#### Assignment:
Work out the number of lines in the listing that include the string "kupić". Reply with that number alone.

#### Records provided:
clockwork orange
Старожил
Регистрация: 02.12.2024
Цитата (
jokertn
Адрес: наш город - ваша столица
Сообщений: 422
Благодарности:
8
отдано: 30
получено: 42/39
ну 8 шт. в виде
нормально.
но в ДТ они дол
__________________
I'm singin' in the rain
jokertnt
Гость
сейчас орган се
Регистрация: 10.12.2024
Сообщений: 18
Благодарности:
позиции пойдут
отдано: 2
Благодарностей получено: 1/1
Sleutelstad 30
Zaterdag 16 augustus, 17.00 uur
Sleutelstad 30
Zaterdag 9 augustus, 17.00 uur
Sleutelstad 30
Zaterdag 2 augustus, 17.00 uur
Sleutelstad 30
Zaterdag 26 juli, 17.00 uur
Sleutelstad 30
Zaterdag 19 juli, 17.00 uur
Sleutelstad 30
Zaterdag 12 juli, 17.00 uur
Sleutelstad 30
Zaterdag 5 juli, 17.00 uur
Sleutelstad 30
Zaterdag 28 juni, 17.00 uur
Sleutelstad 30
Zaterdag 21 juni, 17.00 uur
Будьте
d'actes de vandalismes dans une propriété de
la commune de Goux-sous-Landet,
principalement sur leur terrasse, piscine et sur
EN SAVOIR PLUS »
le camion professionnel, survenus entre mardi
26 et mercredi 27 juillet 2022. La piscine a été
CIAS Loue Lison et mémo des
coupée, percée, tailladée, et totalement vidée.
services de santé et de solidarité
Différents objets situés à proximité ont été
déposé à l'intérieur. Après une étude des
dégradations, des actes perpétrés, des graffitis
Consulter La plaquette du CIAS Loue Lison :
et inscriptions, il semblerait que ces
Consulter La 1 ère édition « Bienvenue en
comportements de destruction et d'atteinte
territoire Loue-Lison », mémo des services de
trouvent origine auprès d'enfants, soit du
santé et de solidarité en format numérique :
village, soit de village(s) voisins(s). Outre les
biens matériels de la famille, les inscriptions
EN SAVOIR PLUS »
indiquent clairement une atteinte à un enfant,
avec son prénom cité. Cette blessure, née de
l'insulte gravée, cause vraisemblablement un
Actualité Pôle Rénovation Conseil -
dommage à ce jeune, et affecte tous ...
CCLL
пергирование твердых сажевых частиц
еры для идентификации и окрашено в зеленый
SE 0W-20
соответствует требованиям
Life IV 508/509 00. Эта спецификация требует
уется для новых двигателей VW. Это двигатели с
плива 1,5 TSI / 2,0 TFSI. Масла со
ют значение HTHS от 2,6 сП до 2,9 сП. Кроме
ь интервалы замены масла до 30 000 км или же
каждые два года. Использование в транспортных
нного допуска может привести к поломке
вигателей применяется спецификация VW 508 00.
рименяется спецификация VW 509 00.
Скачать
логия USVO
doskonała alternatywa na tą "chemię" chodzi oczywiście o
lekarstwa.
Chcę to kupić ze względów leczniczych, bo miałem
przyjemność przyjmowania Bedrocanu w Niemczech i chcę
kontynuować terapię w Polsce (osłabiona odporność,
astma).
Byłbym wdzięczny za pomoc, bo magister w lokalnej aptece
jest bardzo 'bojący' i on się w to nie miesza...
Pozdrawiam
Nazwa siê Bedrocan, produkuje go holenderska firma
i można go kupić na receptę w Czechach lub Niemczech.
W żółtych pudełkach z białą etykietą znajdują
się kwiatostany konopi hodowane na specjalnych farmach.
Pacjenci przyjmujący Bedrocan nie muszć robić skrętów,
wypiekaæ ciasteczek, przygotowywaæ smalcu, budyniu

#### Answer below:
2